The recent events in New York and Washington, D.C., and the war in Afghanistan have put a whole different perspective on this year’s Thanksgiving festivities. As American families gather together to give thanks for their good fortune and eat a traditional turkey dinner, there will be something lingering in the back of their minds. That something is the memory of the horrific images seen on Sept. 11.
For some families, they will spend Thanksgiving grieving for the loved one’s they lost. Others will be praying for the safe return of their loved ones from the war. Now, more than ever, the concept of family has become very important. Togetherness has been a comforting factor in our nation’s healing process.

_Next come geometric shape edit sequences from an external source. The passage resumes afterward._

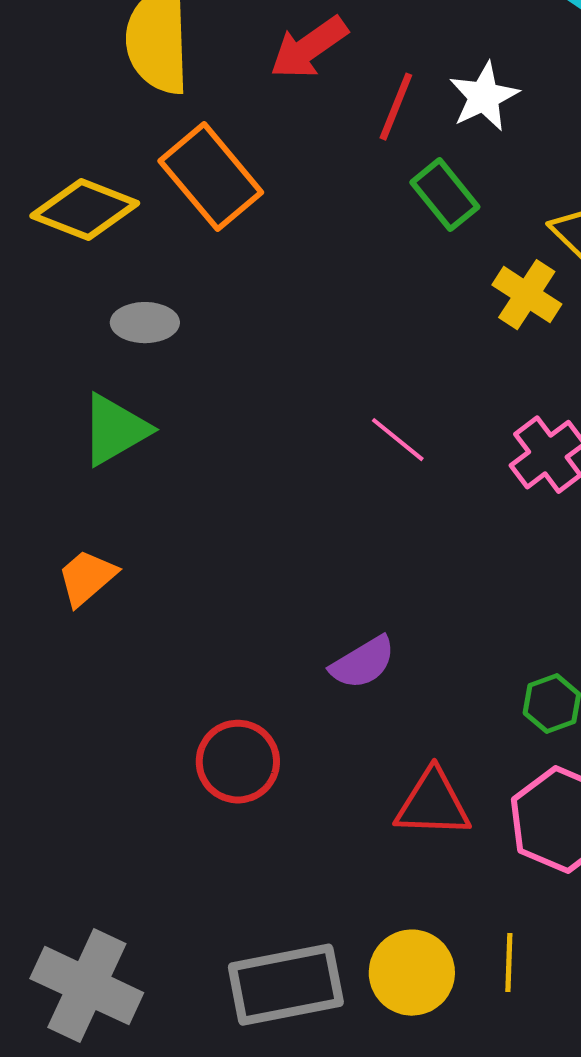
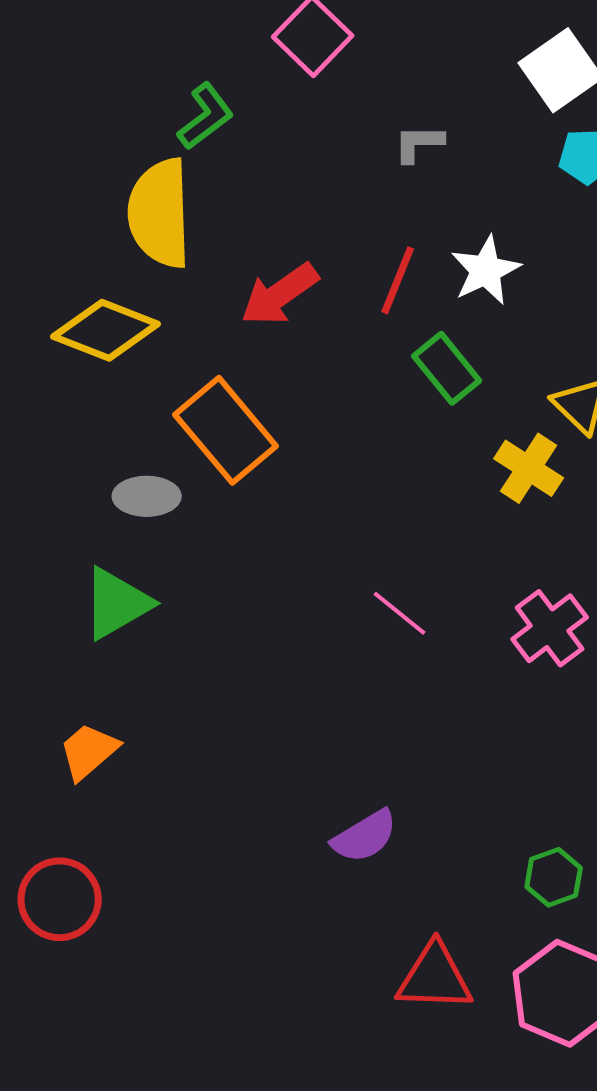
red arrow: (309, 48) -> (280, 294), moved
orange rectangle: (211, 177) -> (226, 430), moved
yellow diamond: (85, 210) -> (106, 330), moved
red circle: (238, 762) -> (60, 899), moved

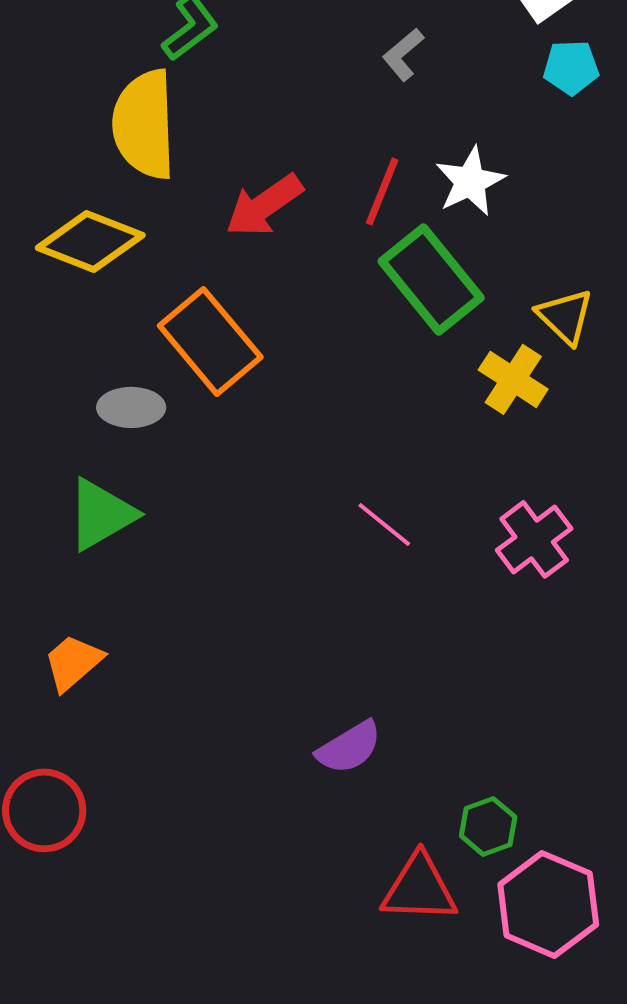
gray L-shape: (419, 143) -> (403, 54), turned -40
green rectangle: (447, 368) -> (431, 279), size x1.5
green hexagon: (554, 877) -> (488, 826), moved

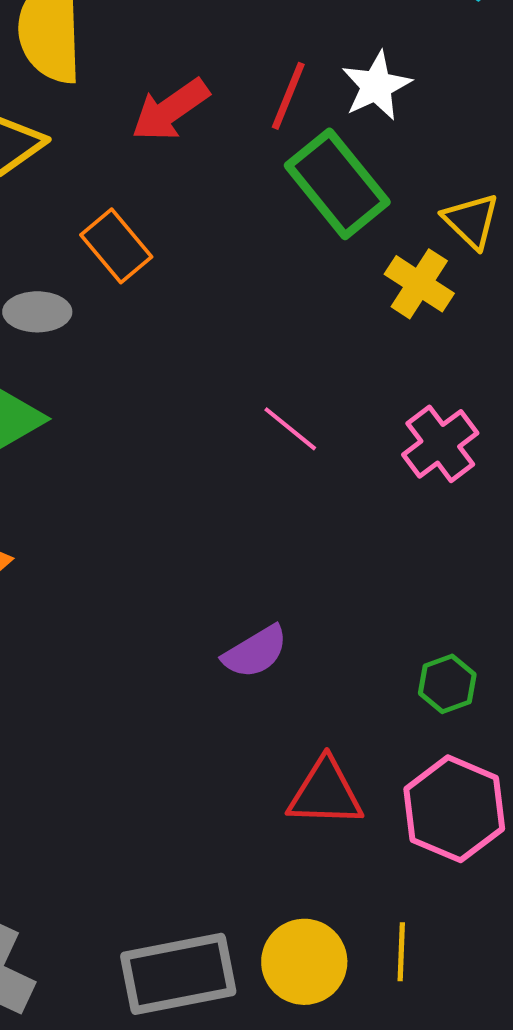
orange rectangle: (210, 341) -> (116, 246), size x0.7
green hexagon: (488, 826) -> (447, 684), moved

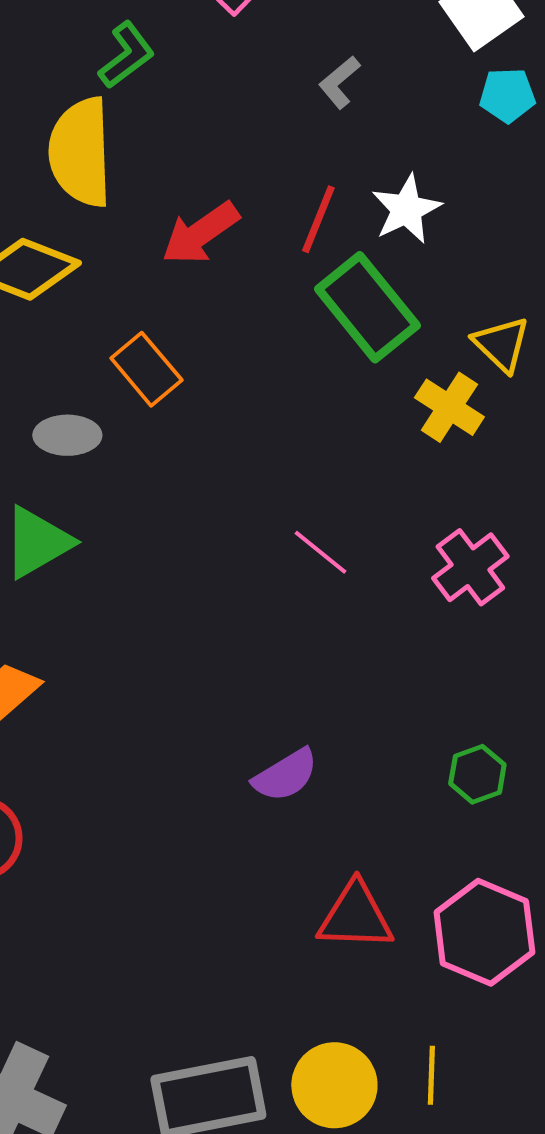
green hexagon: (447, 684) -> (477, 774), moved

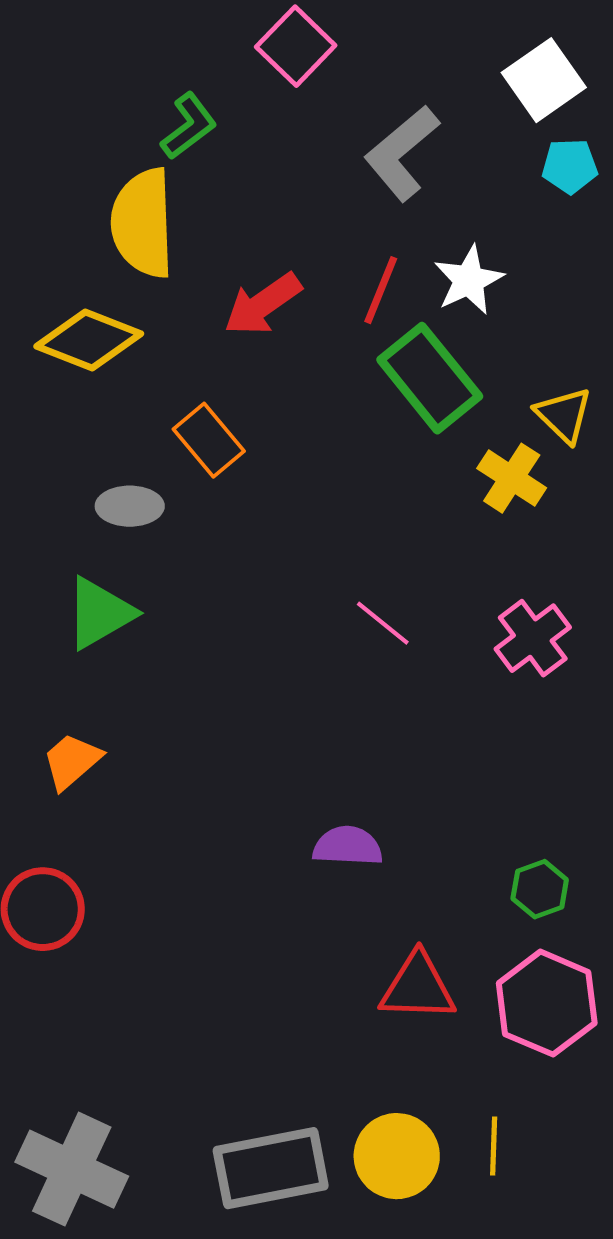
gray L-shape: (339, 82) -> (402, 153), size x1.8
green hexagon: (477, 774) -> (540, 889), moved
purple semicircle: (285, 775) -> (348, 846), turned -146

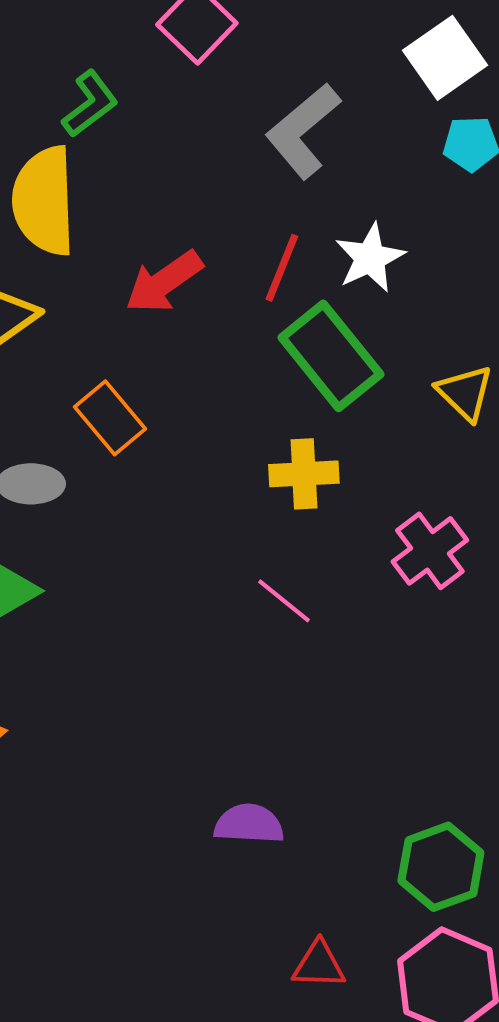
yellow cross: (512, 478) -> (304, 474), moved, turned -36
pink cross: (533, 638) -> (430, 551), moved
green hexagon: (540, 889) -> (441, 867), size x1.5
red triangle: (418, 987) -> (319, 965), size x0.7

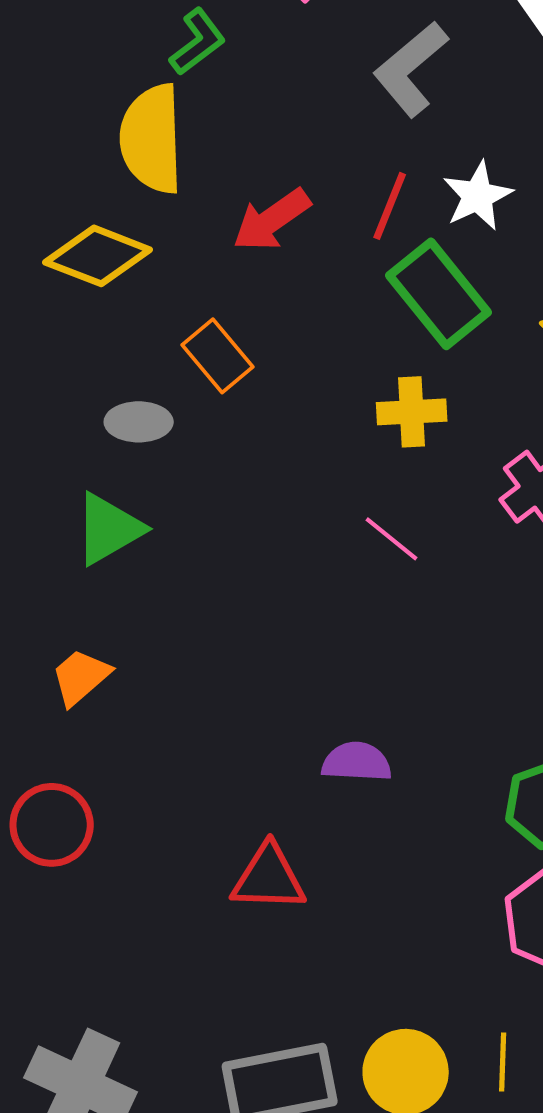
red triangle: (319, 965) -> (269, 878), moved, size x1.4

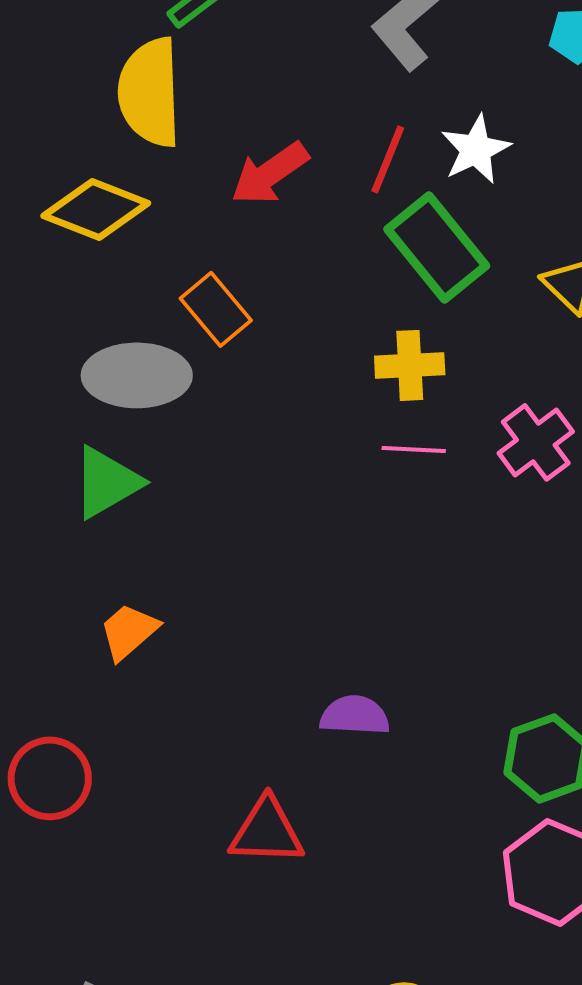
gray ellipse: (139, 422) -> (137, 375), size x1.6
pink line: (392, 539) -> (414, 449), moved, turned -36
orange trapezoid: (81, 677) -> (129, 631), moved

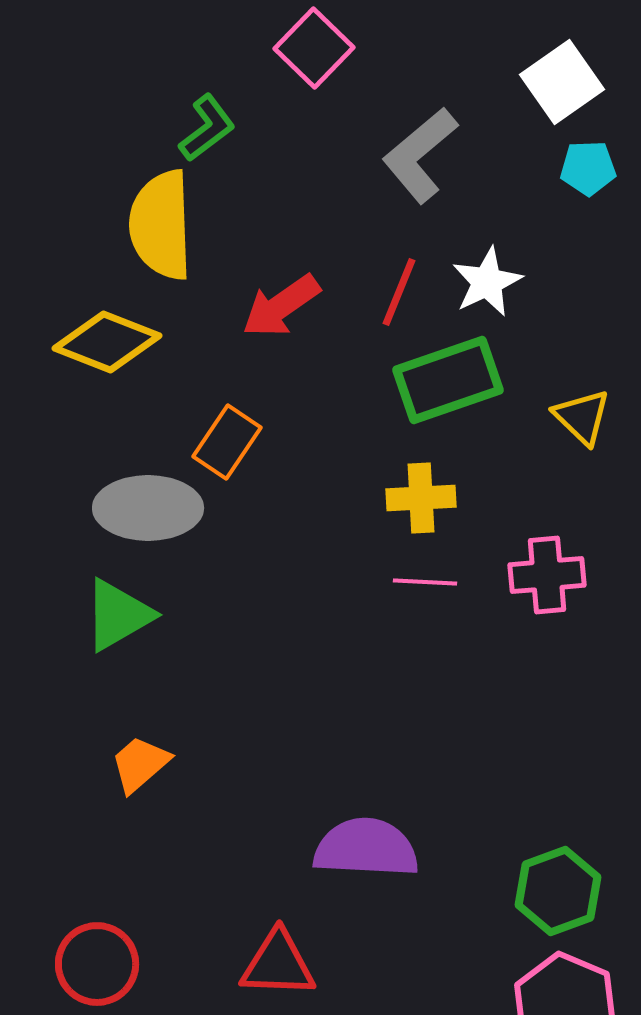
green rectangle: (437, 247) -> (448, 380), turned -70
orange rectangle: (216, 309) -> (227, 442), turned 74
pink cross: (536, 442) -> (547, 575), turned 32
purple semicircle: (355, 715) -> (366, 848), size x1.5
red circle: (50, 778) -> (97, 964), moved

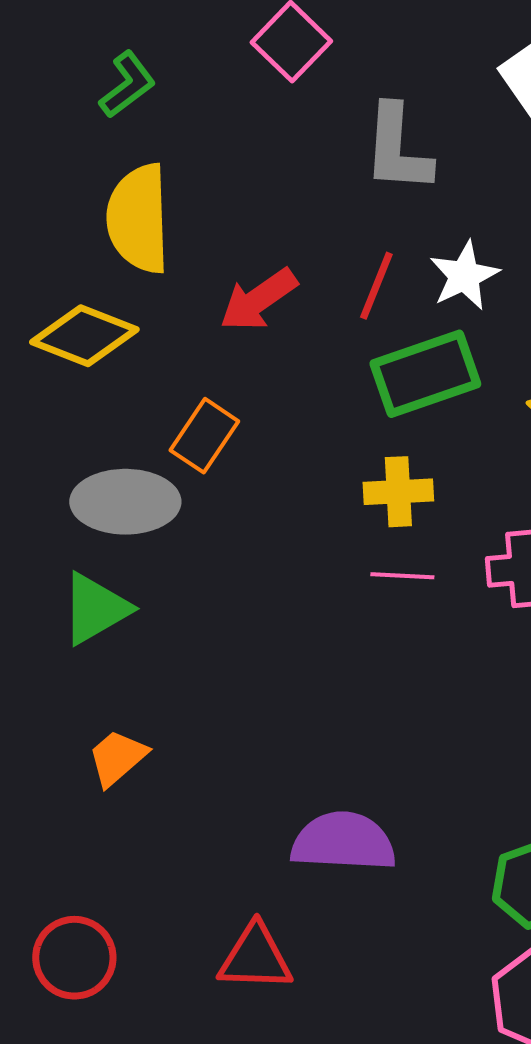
green L-shape: (207, 128) -> (127, 85), moved
gray L-shape: (420, 155) -> (397, 149), turned -46

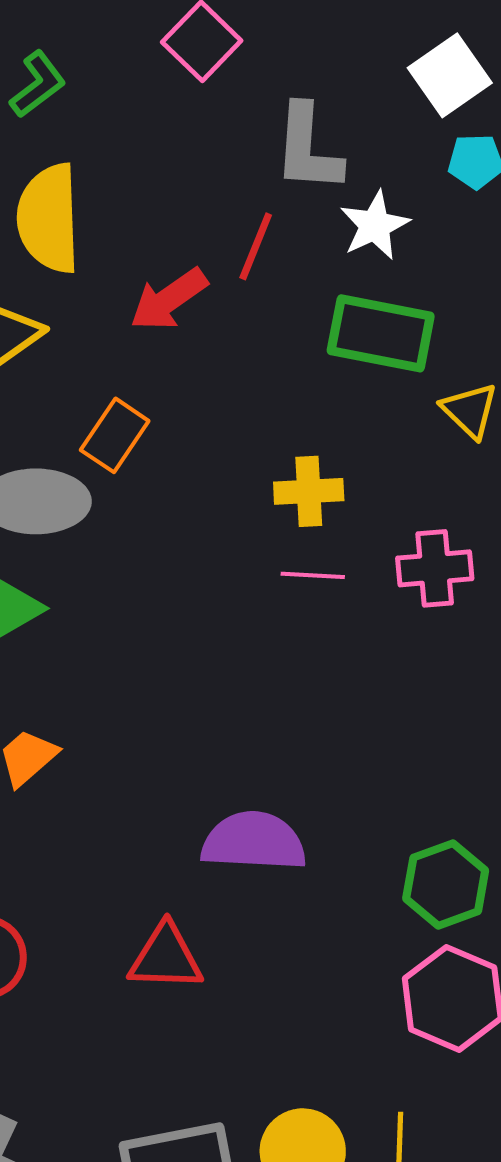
white star: (464, 276) -> (375, 225), moved
red line: (376, 286) -> (256, 246), moved
green rectangle: (425, 374) -> (381, 333), moved, turned 30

As families reunite, old wounds will be opened. Some will heal, and some will become more painful. Perhaps the renewal of patriotism will grow in the hearts of the American people over the coming holiday.
Although views of retaliation differ, one thing is certain. Those who survived, those who were left behind, and those who have been affected by these tragedies, are thankful to be alive.
In many instances there has been newfound devotions to different faiths. Many people look to a higher power to find answers to why things like this happen. We must remember that, although bad things happen, what has not destroyed us has made us stronger.
America’s whole way of life has changed. We must never forget the events that took place or the struggles we faced to overcome these tragedies. This Thanksgiving, throughout America, we will remember our lost citizens, we will remember the heroes that fought to save them, risking there own lives in the process, and we will be grateful for the ones we still have.